# YOUR GOAL:
Read the records below and copy each line that contains "visto".

Dataset entries:
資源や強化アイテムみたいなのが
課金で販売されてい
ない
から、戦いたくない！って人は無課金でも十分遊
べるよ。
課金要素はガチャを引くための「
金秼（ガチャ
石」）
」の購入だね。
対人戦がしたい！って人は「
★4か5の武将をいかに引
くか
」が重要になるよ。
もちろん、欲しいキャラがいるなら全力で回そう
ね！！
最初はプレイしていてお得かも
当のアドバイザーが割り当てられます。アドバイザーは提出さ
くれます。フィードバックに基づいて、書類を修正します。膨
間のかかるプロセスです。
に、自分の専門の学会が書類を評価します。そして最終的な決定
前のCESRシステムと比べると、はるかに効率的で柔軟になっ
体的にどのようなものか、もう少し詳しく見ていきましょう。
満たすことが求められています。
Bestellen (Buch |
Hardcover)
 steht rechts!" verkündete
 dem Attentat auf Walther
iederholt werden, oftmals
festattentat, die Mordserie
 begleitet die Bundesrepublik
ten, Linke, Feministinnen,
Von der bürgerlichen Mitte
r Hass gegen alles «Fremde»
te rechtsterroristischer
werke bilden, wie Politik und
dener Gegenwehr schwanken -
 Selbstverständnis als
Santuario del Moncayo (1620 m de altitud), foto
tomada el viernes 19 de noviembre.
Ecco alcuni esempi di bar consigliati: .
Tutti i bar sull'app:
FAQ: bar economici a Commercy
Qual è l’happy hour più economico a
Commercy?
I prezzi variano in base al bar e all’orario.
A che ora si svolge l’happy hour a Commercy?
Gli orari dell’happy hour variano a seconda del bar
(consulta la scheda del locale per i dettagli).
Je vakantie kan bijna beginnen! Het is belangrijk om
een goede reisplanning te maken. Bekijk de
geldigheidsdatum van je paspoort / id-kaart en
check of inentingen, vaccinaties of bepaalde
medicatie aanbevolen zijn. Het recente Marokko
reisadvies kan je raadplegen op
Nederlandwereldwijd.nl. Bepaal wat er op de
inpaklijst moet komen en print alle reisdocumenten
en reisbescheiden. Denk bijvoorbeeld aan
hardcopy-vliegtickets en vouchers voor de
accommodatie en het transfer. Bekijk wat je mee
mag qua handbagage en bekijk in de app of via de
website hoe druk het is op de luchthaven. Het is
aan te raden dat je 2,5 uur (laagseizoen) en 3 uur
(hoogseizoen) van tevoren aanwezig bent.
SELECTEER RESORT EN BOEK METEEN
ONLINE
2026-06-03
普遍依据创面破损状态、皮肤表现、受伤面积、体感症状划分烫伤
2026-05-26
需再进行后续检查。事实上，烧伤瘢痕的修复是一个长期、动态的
...
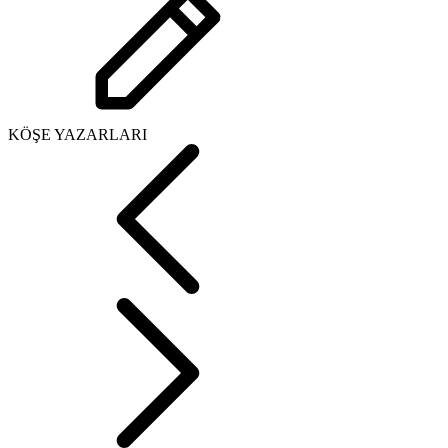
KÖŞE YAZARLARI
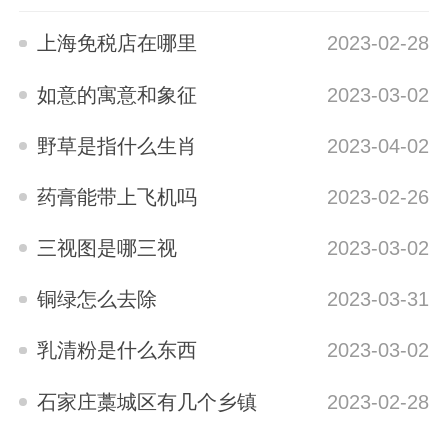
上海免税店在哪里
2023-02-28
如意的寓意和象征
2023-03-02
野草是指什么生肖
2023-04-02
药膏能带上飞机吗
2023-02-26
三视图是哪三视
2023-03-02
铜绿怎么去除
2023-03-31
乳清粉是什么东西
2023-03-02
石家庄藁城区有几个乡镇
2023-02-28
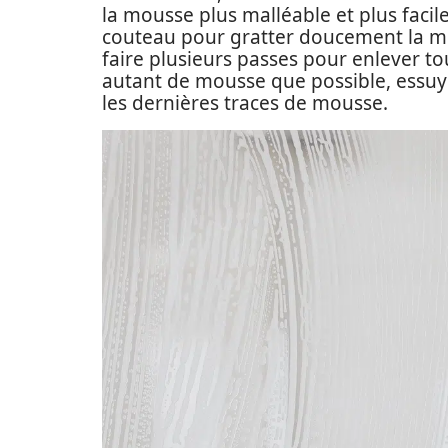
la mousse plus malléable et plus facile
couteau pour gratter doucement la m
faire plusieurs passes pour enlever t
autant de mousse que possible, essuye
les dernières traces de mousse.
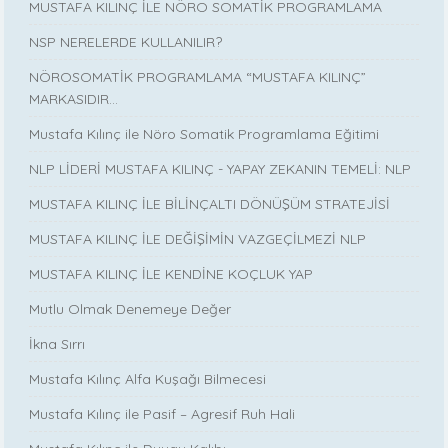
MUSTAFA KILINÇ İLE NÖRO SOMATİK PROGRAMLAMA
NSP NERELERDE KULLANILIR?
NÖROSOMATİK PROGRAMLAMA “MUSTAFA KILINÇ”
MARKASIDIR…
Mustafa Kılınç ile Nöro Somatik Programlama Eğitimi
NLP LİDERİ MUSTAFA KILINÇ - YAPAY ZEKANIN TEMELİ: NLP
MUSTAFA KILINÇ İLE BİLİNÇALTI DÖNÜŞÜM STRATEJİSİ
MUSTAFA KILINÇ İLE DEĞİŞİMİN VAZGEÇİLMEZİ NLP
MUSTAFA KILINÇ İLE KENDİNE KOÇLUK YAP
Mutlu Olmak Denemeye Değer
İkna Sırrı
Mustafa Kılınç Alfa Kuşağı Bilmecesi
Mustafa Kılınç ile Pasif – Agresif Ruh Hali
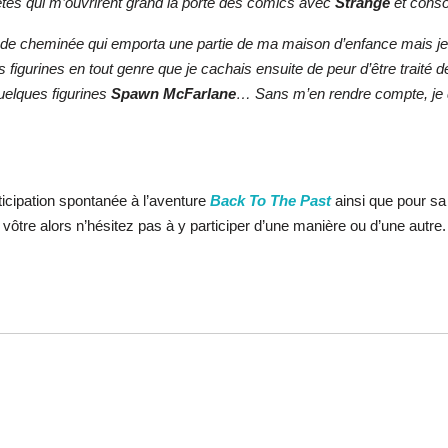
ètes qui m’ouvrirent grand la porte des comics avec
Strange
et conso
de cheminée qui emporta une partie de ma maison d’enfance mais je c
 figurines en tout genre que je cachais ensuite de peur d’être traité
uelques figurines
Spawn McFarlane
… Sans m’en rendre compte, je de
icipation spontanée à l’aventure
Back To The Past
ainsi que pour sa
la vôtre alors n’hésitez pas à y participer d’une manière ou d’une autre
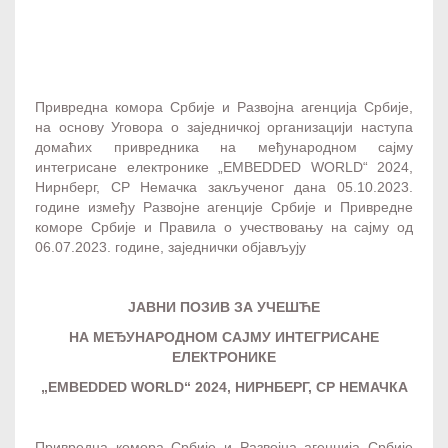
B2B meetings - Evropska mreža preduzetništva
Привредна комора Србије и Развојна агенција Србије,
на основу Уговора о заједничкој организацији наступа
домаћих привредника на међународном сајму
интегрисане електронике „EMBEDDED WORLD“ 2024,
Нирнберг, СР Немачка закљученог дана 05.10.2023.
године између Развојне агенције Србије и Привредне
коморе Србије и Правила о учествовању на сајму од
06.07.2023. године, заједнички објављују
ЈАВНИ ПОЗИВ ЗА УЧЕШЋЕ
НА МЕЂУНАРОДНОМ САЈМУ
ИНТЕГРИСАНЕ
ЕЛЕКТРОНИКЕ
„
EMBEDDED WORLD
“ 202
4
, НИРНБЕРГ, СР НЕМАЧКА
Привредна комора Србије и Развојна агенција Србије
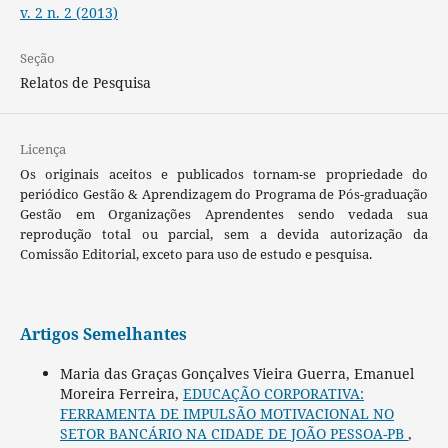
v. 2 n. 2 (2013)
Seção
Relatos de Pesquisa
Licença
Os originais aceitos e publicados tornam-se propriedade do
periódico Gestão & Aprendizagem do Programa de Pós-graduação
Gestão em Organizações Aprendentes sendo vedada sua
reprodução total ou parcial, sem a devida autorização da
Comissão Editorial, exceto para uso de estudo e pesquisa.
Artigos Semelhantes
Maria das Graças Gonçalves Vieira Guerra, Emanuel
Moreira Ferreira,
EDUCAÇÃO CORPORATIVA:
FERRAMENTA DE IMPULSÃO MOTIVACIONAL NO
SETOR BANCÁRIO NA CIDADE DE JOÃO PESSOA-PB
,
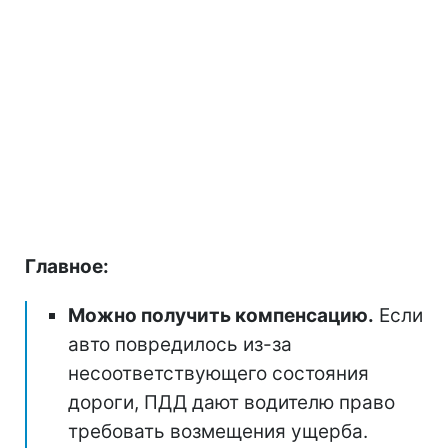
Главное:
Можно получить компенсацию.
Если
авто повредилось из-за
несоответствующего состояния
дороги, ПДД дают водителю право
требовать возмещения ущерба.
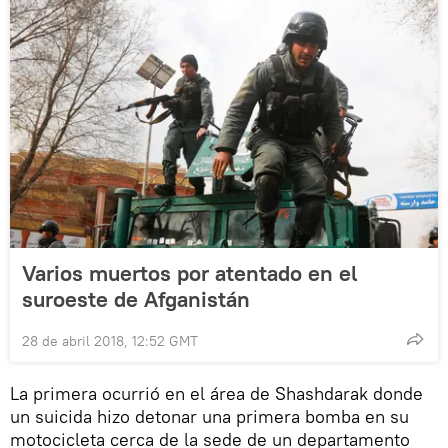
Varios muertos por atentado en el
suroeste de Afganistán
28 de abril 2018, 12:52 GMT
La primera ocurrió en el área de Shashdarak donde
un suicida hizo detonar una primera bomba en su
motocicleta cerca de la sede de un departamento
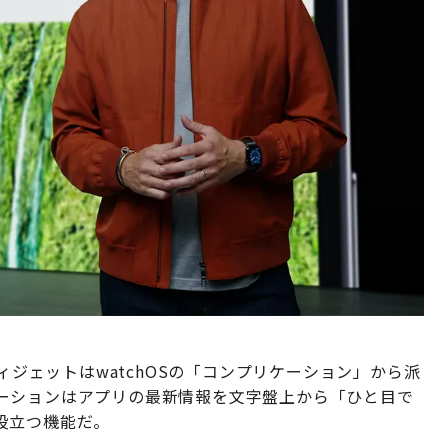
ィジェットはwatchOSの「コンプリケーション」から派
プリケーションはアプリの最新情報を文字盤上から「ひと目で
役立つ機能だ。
* * *
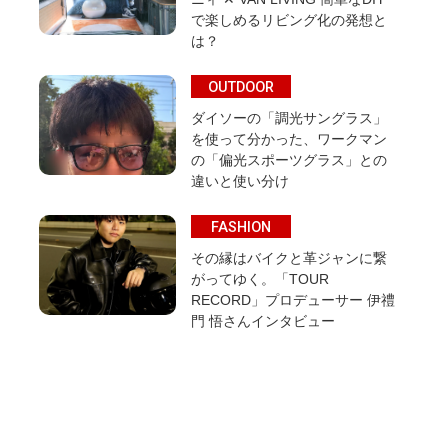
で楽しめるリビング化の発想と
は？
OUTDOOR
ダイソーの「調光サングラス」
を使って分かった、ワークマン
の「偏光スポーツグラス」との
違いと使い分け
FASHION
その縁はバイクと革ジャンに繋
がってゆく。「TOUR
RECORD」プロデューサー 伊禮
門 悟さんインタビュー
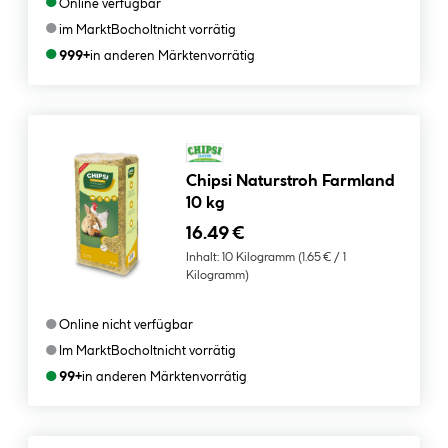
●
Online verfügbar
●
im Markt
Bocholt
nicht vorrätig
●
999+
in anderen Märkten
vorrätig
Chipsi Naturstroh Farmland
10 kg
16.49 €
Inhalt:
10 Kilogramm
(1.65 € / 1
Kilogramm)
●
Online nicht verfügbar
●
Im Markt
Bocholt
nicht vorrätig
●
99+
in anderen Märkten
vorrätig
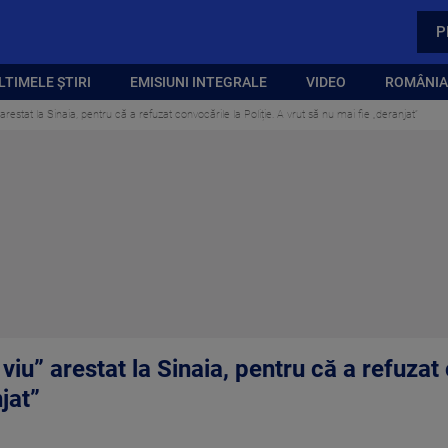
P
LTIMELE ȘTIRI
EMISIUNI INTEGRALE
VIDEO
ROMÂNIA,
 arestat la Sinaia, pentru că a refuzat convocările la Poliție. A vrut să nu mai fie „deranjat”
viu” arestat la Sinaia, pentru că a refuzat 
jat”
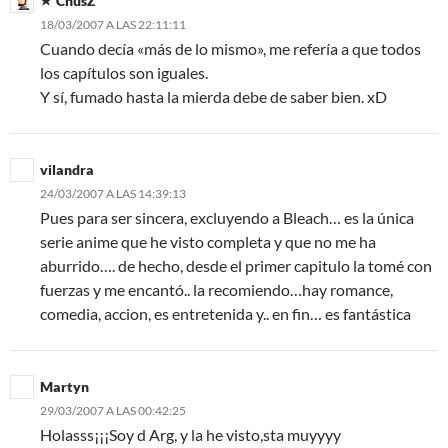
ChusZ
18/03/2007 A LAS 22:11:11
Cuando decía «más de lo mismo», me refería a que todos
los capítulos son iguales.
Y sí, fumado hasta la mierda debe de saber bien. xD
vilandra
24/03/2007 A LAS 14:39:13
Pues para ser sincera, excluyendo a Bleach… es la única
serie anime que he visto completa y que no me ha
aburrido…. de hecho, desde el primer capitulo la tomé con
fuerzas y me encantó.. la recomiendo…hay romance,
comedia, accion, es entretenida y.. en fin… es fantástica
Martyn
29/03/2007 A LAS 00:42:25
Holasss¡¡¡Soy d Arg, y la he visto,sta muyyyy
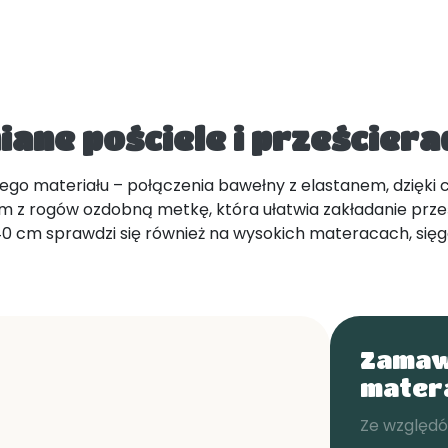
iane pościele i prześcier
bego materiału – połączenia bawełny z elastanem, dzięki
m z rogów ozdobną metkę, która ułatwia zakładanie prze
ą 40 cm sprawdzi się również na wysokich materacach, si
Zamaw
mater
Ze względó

# OUTPUT FOR THIS EXERCISE:
serie anime que he visto completa y que no me ha
Holasss¡¡¡Soy d Arg, y la he visto,sta muyyyy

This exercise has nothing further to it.